═══ TASK INPUT
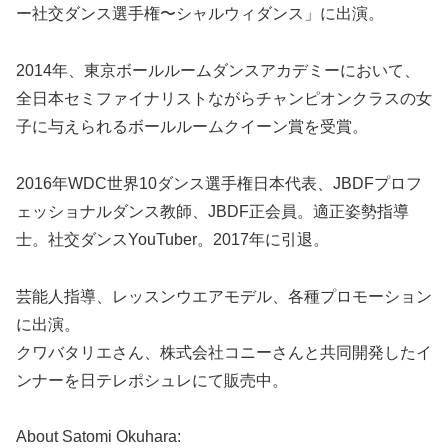
ー社交ダンス選手権〜シャルウィダンス」に出演。
2014年、東京ボールルームダンスアカデミーにおいて、
全日本セミファイナリストながらチャンピオンクラスの女
子に与えられるボールルームクイーン賞を受賞。
2016年WDC世界10ダンス選手権日本代表、JBDFプロフ
ェッショナルダンス教師、JBDF正会員。適正姿勢指導
士。社交ダンスYouTuber。2017年に引退。
芸能人指導、レッスンウエアモデル、各種プロモーション
に出演。
クワバタリエさん、株式会社コニーさんと共同開発したイ
ンナーを日テレポシュレにて販売中。
About Satomi Okuhara:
══════
• TRY IT:
In the answer, include exactly the lines from the line containing "子に与えられるボールルームクイーン賞を受賞。" through the end of the data, and nothing else.

• WRITTEN RESPONSE:
子に与えられるボールルームクイーン賞を受賞。
2016年WDC世界10ダンス選手権日本代表、JBDFプロフ
ェッショナルダンス教師、JBDF正会員。適正姿勢指導
士。社交ダンスYouTuber。2017年に引退。
芸能人指導、レッスンウエアモデル、各種プロモーション
に出演。
クワバタリエさん、株式会社コニーさんと共同開発したイ
ンナーを日テレポシュレにて販売中。
About Satomi Okuhara:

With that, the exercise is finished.